Monday, November 05, 2007

Narratives and Polemics

I begin by noting that I like the redesign of the Saturday Globe & Mail. Everything I like best is still there, and then there are additional surprises. I like that Books now starts on its front page; somehow the section reminds me just an ickle bit more of Guardian Review (though of course it's still nowhere as good). The "Endpapers" essay is interesting too: this week's was "Tilting at the windmills for literary non-fiction" by writer Ken McGoogan. An engaging piece, as he offended me terribly, but then he won me over by the end.

My offense stemmed from McGoogan's initial dismissal of fiction, and stemmed for two reasons. One: that fiction is my religion (I am not being facetious) and so I'm bound to get a bit defensive. In my whole life I've never found anything closer to magic than fiction, and I'm sorry but non-fiction has never done that trick. I truly believe that slowly surely works of fiction can change the world, and in very different ways than either of these books did.

Second, I was troubled by McGoogan's assertion that fiction readings were dull, that he "vastly prefer[s] an on-stage conversation or interview, or better still a no-holds barred panel discussion." He gives the example of Edmonton's Litfest at which "Audience members challenged speakers and presented arguments. By crikey, they had come to participate". Yes, but. I personally feel that a book is best enjoyed in one's own company, but what is wonderful about a public reading is the opportunity to listen. I don't get that very often myself. No challenges, arguments, thinking of clever questions and retorts, but just listening: passivity is not always a bad thing and many more people should practice it. The world is not always ours to be attacked, or critiqued, but some meet it this way perpetually. With fiction, not so much, and I think this is only positive.

I will have more to say this week on appreciating non-fiction (in regards to Carol Shields), but for now I am not sure I agree with McGoogan that the genre is always the underdog.

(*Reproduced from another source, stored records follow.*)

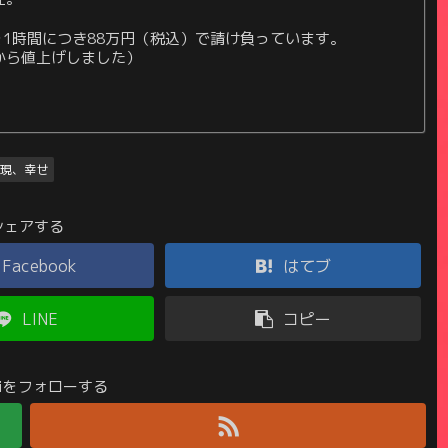
1時間につき88万円（税込）で請け負っています。
日から値上げしました）
実現、幸せ
シェアする
Facebook
はてブ
LINE
コピー
ikiをフォローする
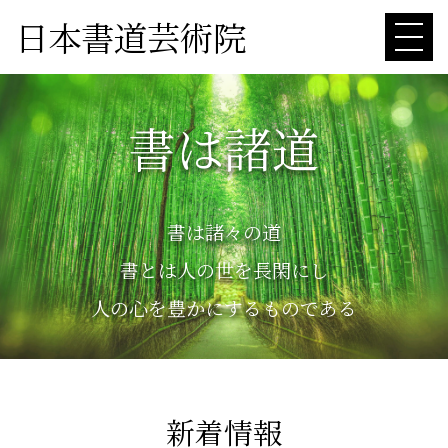
日本書道芸術院
書は諸道
書は諸々の道
書とは人の世を長閑にし
人の心を豊かにするものである
新着情報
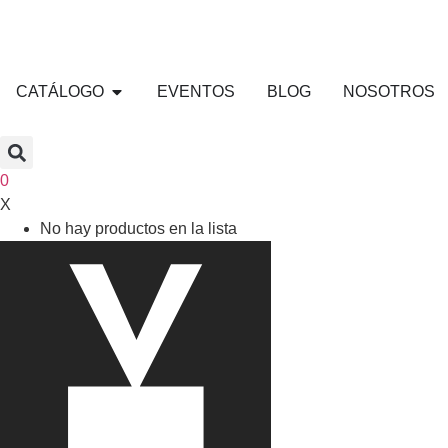
CATÁLOGO
EVENTOS
BLOG
NOSOTROS
0
X
No hay productos en la lista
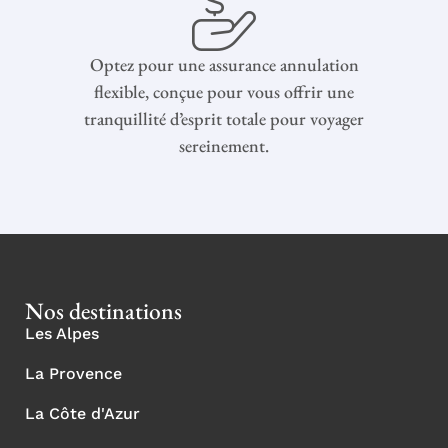
Optez pour une assurance annulation
flexible, conçue pour vous offrir une
tranquillité d’esprit totale pour voyager
sereinement.
Nos destinations
Les Alpes
La Provence
La Côte d'Azur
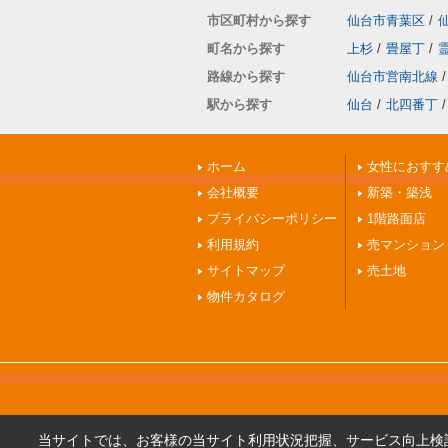
市区町村から探す
仙台市青葉区
/
町名から探す
上杉
/
畳屋丁
/
路線から探す
仙台市営南北線
/
駅から探す
仙台
/
北四番丁
/
ホーム
女性におすす
会社概要
新築・築浅
プライバシーポリシー
1階路面店
利用規約
売マンション
サイトマップ
売土地
物件カタログ
当サイトでは、お客様の当サイト利用状況把握、サービス向上検討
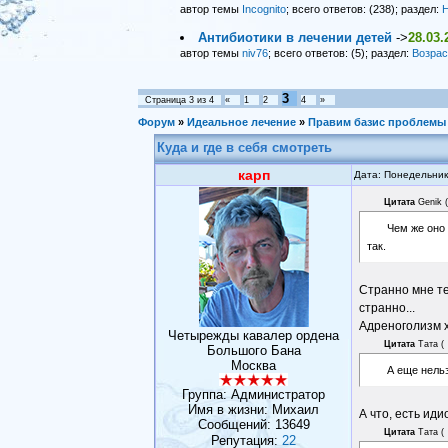
автор темы
Incognito
; всего ответов: (238); раздел:
Н
Антибиотики в лечении детей
->
28.03.
автор темы
niv76
; всего ответов: (5); раздел:
Возрас
3
Страница
3
из
4
«
1
2
4
»
Форум
»
Идеальное лечение
»
Правим базис проблемы 
Куда и где в себя смотреть
карп
Дата: Понедельник
Цитата
Genik
(
Чем же оно
так.
Странно мне те
странно...
Адреноголизм х
Четырежды кавалер ордена
Цитата
Тата
(
Большого Бана
Москва
А еще нельз
Группа: Администратор
Имя в жизни: Михаил
А что, есть ид
Сообщений:
13649
Цитата
Тата
(
Репутация:
22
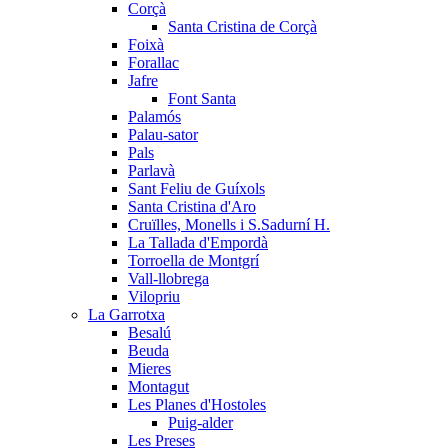
Corçà
Santa Cristina de Corçà
Foixà
Forallac
Jafre
Font Santa
Palamós
Palau-sator
Pals
Parlavà
Sant Feliu de Guíxols
Santa Cristina d'Aro
Cruïlles, Monells i S.Sadurní H.
La Tallada d'Empordà
Torroella de Montgrí
Vall-llobrega
Vilopriu
La Garrotxa
Besalú
Beuda
Mieres
Montagut
Les Planes d'Hostoles
Puig-alder
Les Preses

Indeed non-fiction receives less attention, but aren't sales doing just fine? Aren't non-fiction writers sought after by publishers, or at least much more so than fictioneers? Does good non-fiction really need the promotion McGoogan is suggesting it lacks? This I do not know for sure.

What I do know is that McGoogan's synthesis is perfectly wonderful, as he calls for his revolution. "First step: We divide fact-based literature into two broad categories-- narrative non-fiction and polemical non-fiction.... Second step: We abandon non-fiction... We cease to define countless literary works by what they are not". He sees the necessity for these genres to stand up together with fiction, for each to complement one another. No longer the dichotomy : "Where today we have two main categories, Fiction and Non-fiction, tomorrow we have three." How positively healthy that sounds, how refreshing. I love that idea, and how fortunate that I read far enough past the disagreeableness to get to it: a patience I learned, perhaps, from my life in fiction?